DESCRIPTION OF THE TASK:
Set every record down verbatim and omit the pictures.

(Page-level text extractions)
=== Section Start ===
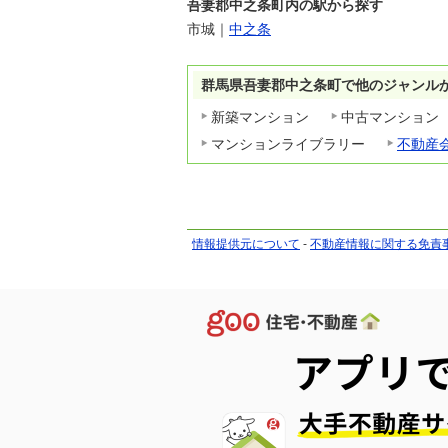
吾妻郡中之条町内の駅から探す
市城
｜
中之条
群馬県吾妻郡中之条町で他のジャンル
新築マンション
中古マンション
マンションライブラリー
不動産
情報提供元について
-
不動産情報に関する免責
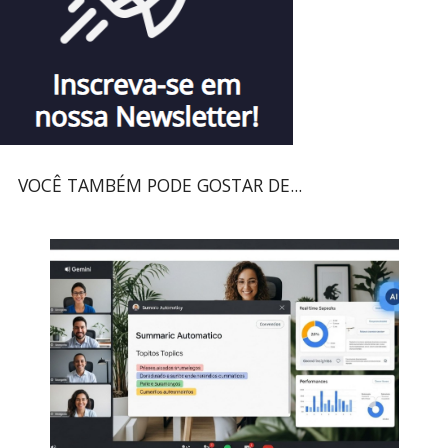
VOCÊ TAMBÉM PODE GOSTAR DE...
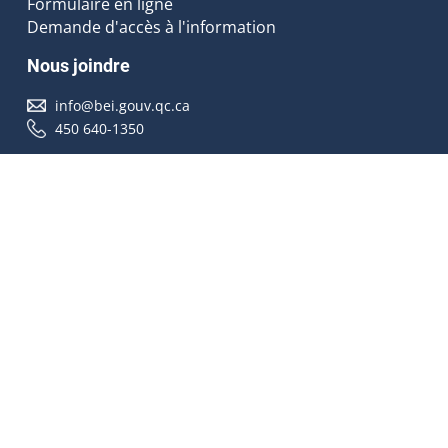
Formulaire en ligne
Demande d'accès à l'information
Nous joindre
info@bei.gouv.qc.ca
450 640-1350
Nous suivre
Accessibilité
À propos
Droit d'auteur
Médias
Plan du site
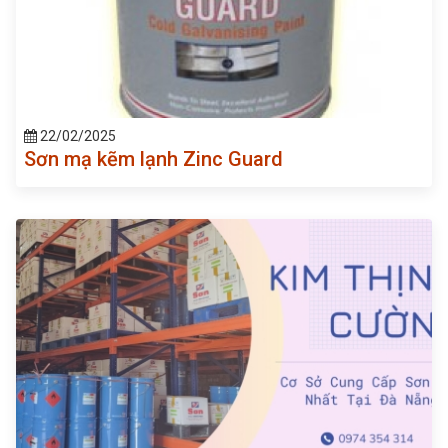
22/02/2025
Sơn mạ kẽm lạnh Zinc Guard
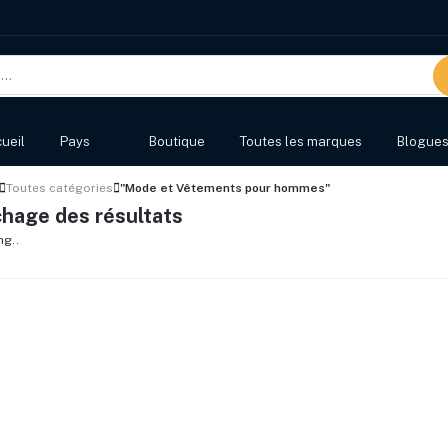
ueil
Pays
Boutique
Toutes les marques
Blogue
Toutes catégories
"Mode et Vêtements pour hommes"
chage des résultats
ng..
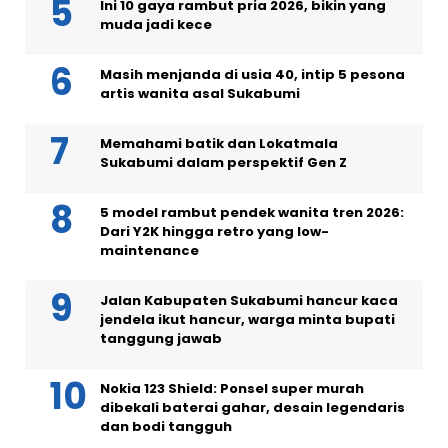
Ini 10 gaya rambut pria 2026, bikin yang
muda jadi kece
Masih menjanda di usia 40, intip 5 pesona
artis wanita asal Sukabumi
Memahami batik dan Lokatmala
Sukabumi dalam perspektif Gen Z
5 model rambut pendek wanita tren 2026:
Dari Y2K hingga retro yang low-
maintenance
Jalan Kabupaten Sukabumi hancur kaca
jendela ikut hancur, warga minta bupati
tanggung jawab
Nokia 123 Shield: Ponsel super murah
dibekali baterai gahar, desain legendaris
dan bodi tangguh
=== Section End ===
FINISHED EXERCISE:
吾妻郡中之条町内の駅から探す
市城
｜
中之条
群馬県吾妻郡中之条町で他のジャンル
新築マンション
中古マンション
マンションライブラリー
不動産
情報提供元について
-
不動産情報に関する免責
VOCÊ TAMBÉM PODE GOSTAR DE...
Formulaire en ligne
Demande d'accès à l'information
Nous joindre
info@bei.gouv.qc.ca
450 640-1350
Nous suivre
Accessibilité
À propos
Droit d'auteur
Médias
Plan du site
22/02/2025
Sơn mạ kẽm lạnh Zinc Guard
ueil
Pays
Boutique
Toutes les marques
Blogue
Toutes catégories
"Mode et Vêtements pour hommes"
chage des résultats
ng..
Ini 10 gaya rambut pria 2026, bikin yang
muda jadi kece
Masih menjanda di usia 40, intip 5 pesona
artis wanita asal Sukabumi
Memahami batik dan Lokatmala
Sukabumi dalam perspektif Gen Z
5 model rambut pendek wanita tren 2026:
Dari Y2K hingga retro yang low-
maintenance
Jalan Kabupaten Sukabumi hancur kaca
jendela ikut hancur, warga minta bupati
tanggung jawab
Nokia 123 Shield: Ponsel super murah
dibekali baterai gahar, desain legendaris
dan bodi tangguh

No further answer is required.